# AI Patents Classification

In [None]:
import re
import pandas as pd
from semantic_search.data import build_corpus
from semantic_search.local import LocalKnowledgeBase

## Data
Here, we import and pre-process the data, both for ISCO classification and for patents.

### ISCO 08 (Level 3 and Level 4)

In [None]:
notes_df = pd.read_excel("resources/classification/isco_08.xlsx", dtype={"ISCO 08 Code": str})

notes_level_3 = notes_df[notes_df["Level"] == 3].copy()
notes_level_4 = notes_df[notes_df["Level"] == 4].copy()

rename_mapping = {
    "Level": "level",
    "ISCO 08 Code": "code",
    "Title EN": "title",
    "Definition": "definition",
    "Tasks include": "included_tasks",
    "Included occupations": "included_occupations",
    "Excluded occupations": "excluded_occupations",
    "Notes": "note"
}

notes_level_3.reset_index(inplace=True, drop=True)
notes_level_3.drop(columns="Level", inplace=True)
notes_level_3.rename(columns=rename_mapping, inplace=True)

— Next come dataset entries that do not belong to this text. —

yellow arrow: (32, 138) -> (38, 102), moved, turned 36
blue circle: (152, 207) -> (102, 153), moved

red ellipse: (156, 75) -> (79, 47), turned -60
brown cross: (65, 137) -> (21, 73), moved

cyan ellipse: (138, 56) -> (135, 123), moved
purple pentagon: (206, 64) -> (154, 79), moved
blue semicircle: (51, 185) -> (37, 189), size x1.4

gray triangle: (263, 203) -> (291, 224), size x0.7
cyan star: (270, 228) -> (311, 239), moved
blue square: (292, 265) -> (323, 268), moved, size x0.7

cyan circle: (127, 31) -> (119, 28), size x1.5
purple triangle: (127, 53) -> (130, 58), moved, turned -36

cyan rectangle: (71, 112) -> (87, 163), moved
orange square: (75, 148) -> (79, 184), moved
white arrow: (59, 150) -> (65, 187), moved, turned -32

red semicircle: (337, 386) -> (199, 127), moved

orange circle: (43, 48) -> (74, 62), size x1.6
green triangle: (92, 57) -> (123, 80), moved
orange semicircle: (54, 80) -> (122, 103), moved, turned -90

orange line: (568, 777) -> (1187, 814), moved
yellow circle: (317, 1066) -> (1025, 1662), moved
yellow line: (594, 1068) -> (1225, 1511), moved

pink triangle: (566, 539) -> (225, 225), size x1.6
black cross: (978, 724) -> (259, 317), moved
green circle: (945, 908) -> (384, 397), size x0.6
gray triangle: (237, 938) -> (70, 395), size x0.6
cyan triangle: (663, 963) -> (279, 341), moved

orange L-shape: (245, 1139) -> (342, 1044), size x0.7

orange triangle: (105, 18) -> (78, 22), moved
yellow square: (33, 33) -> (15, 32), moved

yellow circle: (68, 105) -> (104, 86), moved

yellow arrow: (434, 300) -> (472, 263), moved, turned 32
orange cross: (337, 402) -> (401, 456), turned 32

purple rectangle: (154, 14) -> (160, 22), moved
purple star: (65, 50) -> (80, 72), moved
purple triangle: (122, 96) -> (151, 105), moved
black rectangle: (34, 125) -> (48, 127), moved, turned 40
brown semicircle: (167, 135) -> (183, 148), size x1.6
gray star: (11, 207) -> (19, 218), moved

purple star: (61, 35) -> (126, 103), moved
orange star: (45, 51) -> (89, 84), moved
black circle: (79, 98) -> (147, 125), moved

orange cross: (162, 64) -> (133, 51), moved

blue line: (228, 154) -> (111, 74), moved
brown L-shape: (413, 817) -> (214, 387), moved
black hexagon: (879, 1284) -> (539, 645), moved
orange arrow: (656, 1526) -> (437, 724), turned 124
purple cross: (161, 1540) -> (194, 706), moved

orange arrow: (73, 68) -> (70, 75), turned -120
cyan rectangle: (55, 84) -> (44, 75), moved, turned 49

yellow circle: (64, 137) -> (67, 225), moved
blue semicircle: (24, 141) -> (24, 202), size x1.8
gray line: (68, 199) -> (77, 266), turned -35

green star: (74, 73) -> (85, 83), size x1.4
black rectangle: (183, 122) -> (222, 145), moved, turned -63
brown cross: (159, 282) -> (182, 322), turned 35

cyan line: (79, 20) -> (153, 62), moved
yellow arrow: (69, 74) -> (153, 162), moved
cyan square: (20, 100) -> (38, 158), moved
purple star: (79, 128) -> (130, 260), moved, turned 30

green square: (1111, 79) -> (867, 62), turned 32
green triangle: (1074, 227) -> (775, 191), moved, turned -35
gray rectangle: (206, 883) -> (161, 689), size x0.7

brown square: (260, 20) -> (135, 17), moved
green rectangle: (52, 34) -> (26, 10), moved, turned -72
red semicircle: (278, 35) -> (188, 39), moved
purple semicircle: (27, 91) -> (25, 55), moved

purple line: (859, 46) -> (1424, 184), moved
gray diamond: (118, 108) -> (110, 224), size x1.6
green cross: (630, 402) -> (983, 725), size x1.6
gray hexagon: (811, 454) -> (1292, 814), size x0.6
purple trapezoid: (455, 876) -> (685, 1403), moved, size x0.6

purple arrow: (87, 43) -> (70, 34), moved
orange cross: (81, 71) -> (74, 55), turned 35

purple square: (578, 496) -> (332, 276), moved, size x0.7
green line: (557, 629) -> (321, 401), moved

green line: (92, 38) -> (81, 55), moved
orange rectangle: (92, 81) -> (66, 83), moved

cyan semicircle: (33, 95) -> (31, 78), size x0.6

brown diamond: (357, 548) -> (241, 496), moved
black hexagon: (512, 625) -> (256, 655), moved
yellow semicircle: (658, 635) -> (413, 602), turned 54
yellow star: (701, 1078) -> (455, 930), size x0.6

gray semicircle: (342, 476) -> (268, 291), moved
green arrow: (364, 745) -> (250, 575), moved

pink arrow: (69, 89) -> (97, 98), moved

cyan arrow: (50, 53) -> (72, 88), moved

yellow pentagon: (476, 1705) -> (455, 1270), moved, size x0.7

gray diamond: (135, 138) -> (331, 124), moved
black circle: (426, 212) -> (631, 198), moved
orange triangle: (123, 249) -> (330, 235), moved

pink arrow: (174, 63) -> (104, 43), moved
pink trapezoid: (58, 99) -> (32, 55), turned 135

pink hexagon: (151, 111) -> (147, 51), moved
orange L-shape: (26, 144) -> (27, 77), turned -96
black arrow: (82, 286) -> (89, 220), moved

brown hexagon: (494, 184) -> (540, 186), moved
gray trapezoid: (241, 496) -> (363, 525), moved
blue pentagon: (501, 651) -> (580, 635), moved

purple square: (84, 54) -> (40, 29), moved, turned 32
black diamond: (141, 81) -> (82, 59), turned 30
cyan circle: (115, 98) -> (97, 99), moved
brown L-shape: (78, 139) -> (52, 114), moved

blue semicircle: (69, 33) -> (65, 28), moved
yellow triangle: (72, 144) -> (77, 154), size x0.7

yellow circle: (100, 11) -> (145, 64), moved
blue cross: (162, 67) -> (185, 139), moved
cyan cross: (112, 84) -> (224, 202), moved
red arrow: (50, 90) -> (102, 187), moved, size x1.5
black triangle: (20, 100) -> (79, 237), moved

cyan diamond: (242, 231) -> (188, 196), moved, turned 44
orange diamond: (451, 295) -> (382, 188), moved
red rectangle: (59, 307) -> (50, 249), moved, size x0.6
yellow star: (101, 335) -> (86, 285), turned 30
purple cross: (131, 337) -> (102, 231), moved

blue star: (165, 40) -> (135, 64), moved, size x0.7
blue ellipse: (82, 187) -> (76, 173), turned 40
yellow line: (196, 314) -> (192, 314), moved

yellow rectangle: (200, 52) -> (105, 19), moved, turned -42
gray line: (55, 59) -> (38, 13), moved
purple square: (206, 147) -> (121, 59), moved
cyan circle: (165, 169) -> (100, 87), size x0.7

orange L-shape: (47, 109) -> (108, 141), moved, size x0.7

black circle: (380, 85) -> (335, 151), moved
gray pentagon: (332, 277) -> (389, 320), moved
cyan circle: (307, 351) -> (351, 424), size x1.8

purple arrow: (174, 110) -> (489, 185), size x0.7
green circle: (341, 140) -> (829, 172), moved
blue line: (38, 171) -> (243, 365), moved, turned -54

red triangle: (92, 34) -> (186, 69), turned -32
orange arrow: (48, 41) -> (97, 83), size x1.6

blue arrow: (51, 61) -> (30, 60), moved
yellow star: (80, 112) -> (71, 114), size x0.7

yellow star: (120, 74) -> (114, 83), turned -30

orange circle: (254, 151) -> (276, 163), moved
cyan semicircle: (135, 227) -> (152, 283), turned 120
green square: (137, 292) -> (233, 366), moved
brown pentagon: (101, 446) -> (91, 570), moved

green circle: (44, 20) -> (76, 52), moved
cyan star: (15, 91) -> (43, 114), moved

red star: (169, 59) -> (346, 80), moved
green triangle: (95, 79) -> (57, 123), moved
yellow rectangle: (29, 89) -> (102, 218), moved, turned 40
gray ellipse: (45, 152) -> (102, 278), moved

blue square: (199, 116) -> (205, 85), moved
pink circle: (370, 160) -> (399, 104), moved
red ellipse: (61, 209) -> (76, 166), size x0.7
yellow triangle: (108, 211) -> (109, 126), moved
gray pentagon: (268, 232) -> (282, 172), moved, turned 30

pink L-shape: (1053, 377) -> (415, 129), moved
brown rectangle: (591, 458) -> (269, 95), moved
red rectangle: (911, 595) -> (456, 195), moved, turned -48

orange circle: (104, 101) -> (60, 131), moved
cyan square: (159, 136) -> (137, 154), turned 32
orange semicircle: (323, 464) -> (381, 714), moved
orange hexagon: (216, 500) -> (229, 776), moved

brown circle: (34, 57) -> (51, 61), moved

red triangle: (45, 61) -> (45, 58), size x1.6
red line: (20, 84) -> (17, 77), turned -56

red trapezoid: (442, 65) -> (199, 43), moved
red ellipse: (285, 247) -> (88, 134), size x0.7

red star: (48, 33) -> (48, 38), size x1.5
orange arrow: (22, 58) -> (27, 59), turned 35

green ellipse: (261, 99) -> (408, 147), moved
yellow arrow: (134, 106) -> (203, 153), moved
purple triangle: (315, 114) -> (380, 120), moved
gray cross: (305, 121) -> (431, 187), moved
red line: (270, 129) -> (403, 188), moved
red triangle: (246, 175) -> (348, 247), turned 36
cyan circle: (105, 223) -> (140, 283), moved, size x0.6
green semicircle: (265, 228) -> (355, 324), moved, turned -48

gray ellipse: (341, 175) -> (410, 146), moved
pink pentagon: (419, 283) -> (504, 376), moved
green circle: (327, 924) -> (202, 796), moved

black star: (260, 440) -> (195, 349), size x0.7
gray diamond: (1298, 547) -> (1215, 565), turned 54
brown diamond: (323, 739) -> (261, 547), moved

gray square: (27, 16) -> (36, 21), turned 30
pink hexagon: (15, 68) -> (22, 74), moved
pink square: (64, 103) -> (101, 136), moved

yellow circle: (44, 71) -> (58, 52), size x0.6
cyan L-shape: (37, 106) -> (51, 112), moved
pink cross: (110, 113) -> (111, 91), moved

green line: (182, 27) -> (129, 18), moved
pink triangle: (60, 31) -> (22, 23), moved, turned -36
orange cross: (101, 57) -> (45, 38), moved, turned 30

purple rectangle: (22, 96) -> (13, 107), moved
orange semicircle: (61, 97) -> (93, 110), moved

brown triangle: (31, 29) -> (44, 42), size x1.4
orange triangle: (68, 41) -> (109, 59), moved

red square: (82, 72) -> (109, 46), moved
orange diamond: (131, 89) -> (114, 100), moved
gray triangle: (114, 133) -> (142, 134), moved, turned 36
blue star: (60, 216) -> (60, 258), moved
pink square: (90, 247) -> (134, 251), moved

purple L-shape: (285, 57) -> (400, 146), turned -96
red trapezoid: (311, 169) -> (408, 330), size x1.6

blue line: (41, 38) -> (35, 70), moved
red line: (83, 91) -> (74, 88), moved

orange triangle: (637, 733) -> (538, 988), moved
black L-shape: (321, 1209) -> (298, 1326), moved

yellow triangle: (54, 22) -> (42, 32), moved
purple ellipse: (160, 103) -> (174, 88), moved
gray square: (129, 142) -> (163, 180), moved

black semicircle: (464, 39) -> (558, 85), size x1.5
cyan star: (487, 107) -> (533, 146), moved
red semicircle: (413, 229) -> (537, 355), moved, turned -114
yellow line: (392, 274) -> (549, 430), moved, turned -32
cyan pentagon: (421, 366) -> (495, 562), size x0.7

notes_level_4.reset_index(inplace=True, drop=True)
notes_level_4.drop(columns="Level", inplace=True)
notes_level_4.rename(columns=rename_mapping, inplace=True)

---

## Descriptor Template

In [None]:
desc_template = """# {title}

{definition}

* {included_tasks}
* {included_occupations}"""

Define a function to clean the occupation texts.

In [None]:
def clean_occupations(text: str):
    return re.sub(r"\d{4} ", r"\t-", text)

Create a function to get the descriptor.

In [None]:
def get_descriptor(df):
    for i, row in df.iterrows():

        descriptor = desc_template.format(
            title=row["title"],
            definition=row["definition"],
            included_tasks=row["included_tasks"],
            included_occupations=clean_occupations(row["included_occupations"]),
        )
        descriptor = descriptor.replace("\n* nan", "")
        descriptor = descriptor.replace("\nnan\n", "\n")

        df.at[i, "descriptor"] = descriptor
    return df

Apply the template to the Level 3 and Level 4 datasets.

In [None]:
notes_level_3 = get_descriptor(notes_level_3)
notes_level_4 = get_descriptor(notes_level_4)

---

## Semantic Search

In [None]:
corpus = build_corpus(
    texts = notes_level_4["descriptor"].tolist(),
    ids = notes_level_4.index.tolist(),
    metadata = [{"code": c, "title": t} for c, t in zip(notes_level_4["code"], notes_level_4["title"])]
)

base = LocalKnowledgeBase(
    corpus=corpus,
    model_id="BAAI/bge-m3",
    batch_size=32
)

Test the search.

In [None]:
query = ["Armed forces.", "Clerk", "Cleaning jobs", "Researchers"]

results = base.search(query, top_k=3)

for res in results:
    for res_i in res:
        print(f"{res_i.score:.2f} | {res_i.metadata["title"]}")
    print("---")